LINKING SUCCESS RATES:
Inpatient beneficiaries found in 2008 summary: 37,780 (100.0%)
Inpatient beneficiaries found in 2009 summary: 37,648 (99.7%)
Inpatient beneficiaries found in 2010 summary: 37,298 (98.7%)

✓ All inpatient beneficiaries found in beneficiary summary files


### Block 12: Save Processed Files

In [107]:
# Save processed files
processed_path = "data/processed/"
os.makedirs(processed_path, exist_ok=True)

print("SAVING PROCESSED FILES")
print("="*30)

# Save beneficiary files
df_ben_2008.to_csv(f"{processed_path}beneficiary_2008_processed.csv", index=False)
df_ben_2009.to_csv(f"{processed_path}beneficiary_2009_processed.csv", index=False)
df_ben_2010.to_csv(f"{processed_path}beneficiary_2010_processed.csv", index=False)

# Save inpatient file
df_inpatient.to_csv(f"{processed_path}inpatient_claims_processed.csv", index=False)

print("✓ beneficiary_2008_processed.csv")
print("✓ beneficiary_2009_processed.csv") 
print("✓ beneficiary_2010_processed.csv")
print("✓ inpatient_claims_processed.csv")

# Also save as parquet for faster loading
df_ben_2008.to_parquet(f"{processed_path}beneficiary_2008_processed.parquet")
df_ben_2009.to_parquet(f"{processed_path}beneficiary_2009_processed.parquet")
df_ben_2010.to_parquet(f"{processed_path}beneficiary_2010_processed.parquet")
df_inpatient.to_parquet(f"{processed_path}inpatient_claims_processed.parquet")

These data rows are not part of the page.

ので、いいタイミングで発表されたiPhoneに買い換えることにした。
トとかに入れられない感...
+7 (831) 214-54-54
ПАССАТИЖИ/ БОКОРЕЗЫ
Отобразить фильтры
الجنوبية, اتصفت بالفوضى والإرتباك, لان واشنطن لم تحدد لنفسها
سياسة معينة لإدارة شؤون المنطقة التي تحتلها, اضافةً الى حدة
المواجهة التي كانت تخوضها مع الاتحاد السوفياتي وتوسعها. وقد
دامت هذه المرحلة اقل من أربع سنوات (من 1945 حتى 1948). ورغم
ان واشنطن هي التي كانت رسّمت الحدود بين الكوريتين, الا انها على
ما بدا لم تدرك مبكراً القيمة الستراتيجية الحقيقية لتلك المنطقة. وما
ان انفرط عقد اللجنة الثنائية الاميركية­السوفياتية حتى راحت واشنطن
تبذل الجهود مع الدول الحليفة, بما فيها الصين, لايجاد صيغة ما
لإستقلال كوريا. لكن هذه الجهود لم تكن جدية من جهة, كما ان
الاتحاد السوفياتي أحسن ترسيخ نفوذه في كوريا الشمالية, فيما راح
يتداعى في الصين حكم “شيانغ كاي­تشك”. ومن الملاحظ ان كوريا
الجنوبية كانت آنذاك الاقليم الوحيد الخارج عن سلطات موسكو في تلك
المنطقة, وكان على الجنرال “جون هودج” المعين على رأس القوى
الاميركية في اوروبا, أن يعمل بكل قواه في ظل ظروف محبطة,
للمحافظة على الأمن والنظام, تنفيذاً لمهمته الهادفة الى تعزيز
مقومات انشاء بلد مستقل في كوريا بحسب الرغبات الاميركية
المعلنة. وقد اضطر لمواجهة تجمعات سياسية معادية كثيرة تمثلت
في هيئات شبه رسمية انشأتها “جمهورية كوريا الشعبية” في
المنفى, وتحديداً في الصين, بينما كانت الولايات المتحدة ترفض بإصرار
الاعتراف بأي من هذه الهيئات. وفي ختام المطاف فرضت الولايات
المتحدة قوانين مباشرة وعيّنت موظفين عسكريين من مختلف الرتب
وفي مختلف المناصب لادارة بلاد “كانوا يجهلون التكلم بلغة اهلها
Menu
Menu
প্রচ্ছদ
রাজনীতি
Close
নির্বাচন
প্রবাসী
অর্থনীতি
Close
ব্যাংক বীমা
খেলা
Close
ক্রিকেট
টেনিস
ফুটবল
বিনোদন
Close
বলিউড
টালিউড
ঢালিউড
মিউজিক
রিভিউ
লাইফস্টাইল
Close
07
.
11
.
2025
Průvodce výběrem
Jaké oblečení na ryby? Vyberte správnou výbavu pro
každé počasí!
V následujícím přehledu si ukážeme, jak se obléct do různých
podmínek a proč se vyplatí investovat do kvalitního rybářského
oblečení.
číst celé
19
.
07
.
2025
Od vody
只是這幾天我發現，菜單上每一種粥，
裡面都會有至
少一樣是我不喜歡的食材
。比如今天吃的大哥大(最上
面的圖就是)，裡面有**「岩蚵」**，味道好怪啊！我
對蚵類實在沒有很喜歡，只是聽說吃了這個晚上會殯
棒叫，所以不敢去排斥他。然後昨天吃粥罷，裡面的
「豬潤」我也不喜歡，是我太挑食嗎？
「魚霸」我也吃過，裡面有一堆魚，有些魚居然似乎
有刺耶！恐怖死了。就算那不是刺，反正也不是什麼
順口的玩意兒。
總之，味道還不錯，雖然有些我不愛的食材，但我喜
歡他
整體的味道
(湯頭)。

print("✓ Parquet files saved for faster loading")

SAVING PROCESSED FILES
✓ beneficiary_2008_processed.csv
✓ beneficiary_2009_processed.csv
✓ beneficiary_2010_processed.csv
✓ inpatient_claims_processed.csv
✓ Parquet files saved for faster loading


### Code Block 13: Final Summary

In [108]:
# Final summary
print("\n" + "="*50)
print("DATA LOADING SUMMARY")
print("="*50)

print(f"FILES SUCCESSFULLY LOADED: 4/4")
print(f"├── Beneficiary 2008: {df_ben_2008.shape[0]:,} records")
print(f"├── Beneficiary 2009: {df_ben_2009.shape[0]:,} records") 
print(f"├── Beneficiary 2010: {df_ben_2010.shape[0]:,} records")
print(f"└── Inpatient Claims: {df_inpatient.shape[0]:,} records")

print(f"\nKEY STATISTICS:")
print(f"├── Total beneficiaries (2008): {df_ben_2008['DESYNPUF_ID'].nunique():,}")
print(f"├── Beneficiaries with inpatient claims: {df_inpatient['DESYNPUF_ID'].nunique():,}")
print(f"├── Total inpatient admissions: {df_inpatient.shape[0]:,}")
print(f"└── Average claims per patient: {df_inpatient.shape[0] / df_inpatient['DESYNPUF_ID'].nunique():.1f}")

print(f"\nNEXT STEPS:")
print(f"├── Ready for Notebook 2: Data Combination & Preprocessing")
print(f"├── Combine beneficiary files across years")
print(f"├── Create 30-day readmission target variable")
print(f"└── Begin feature engineering")

print(f"\n✓ Phase A Complete - Data Loading Successful!")


DATA LOADING SUMMARY
FILES SUCCESSFULLY LOADED: 4/4
├── Beneficiary 2008: 116,352 records
├── Beneficiary 2009: 114,538 records
├── Beneficiary 2010: 112,754 records
└── Inpatient Claims: 66,773 records

KEY STATISTICS:
├── Total beneficiaries (2008): 116,352
├── Beneficiaries with inpatient claims: 37,780
├── Total inpatient admissions: 66,773
└── Average claims per patient: 1.8

NEXT STEPS:
├── Ready for Notebook 2: Data Combination & Preprocessing
├── Combine beneficiary files across years
├── Create 30-day readmission target variable
└── Begin feature engineering

✓ Phase A Complete - Data Loading Successful!